* _Exercise requirements_
An exact transcription of every entry is required, with the images left out.

* _Supplied information_
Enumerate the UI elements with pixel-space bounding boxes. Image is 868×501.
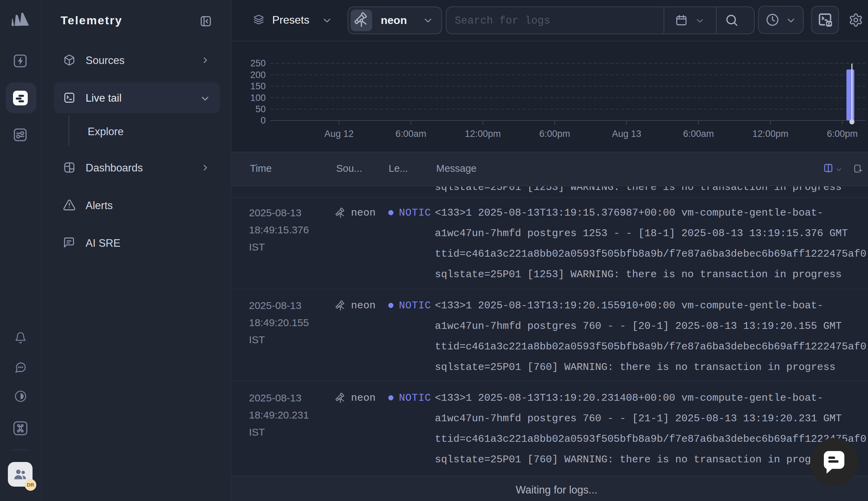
svg-text:6:00am: 6:00am <box>395 129 426 139</box>
svg-text:12:00pm: 12:00pm <box>752 129 788 139</box>
svg-text:6:00am: 6:00am <box>683 129 714 139</box>
svg-text:100: 100 <box>250 93 266 103</box>
svg-text:6:00pm: 6:00pm <box>827 129 858 139</box>
svg-text:Aug 13: Aug 13 <box>612 129 641 139</box>
svg-text:Aug 12: Aug 12 <box>324 129 354 139</box>
svg-text:50: 50 <box>255 104 266 114</box>
svg-text:6:00pm: 6:00pm <box>539 129 570 139</box>
svg-text:200: 200 <box>250 70 266 80</box>
svg-text:250: 250 <box>250 58 266 68</box>
svg-text:150: 150 <box>250 81 266 92</box>
svg-text:12:00pm: 12:00pm <box>465 129 501 139</box>
svg-text:0: 0 <box>261 115 266 126</box>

* _Answer to this exercise_
Enumerate the UI elements with pixel-space bounding boxes. Image is 868×501.
svg-text:6:00am: 6:00am <box>395 129 426 139</box>
svg-text:12:00pm: 12:00pm <box>752 129 788 139</box>
svg-text:6:00am: 6:00am <box>683 129 714 139</box>
svg-text:100: 100 <box>250 93 266 103</box>
svg-text:6:00pm: 6:00pm <box>827 129 858 139</box>
svg-text:Aug 13: Aug 13 <box>612 129 641 139</box>
svg-text:Aug 12: Aug 12 <box>324 129 354 139</box>
svg-text:50: 50 <box>255 104 266 114</box>
svg-text:6:00pm: 6:00pm <box>539 129 570 139</box>
svg-text:200: 200 <box>250 70 266 80</box>
svg-text:250: 250 <box>250 58 266 68</box>
svg-text:150: 150 <box>250 81 266 92</box>
svg-text:12:00pm: 12:00pm <box>465 129 501 139</box>
svg-text:0: 0 <box>261 115 266 126</box>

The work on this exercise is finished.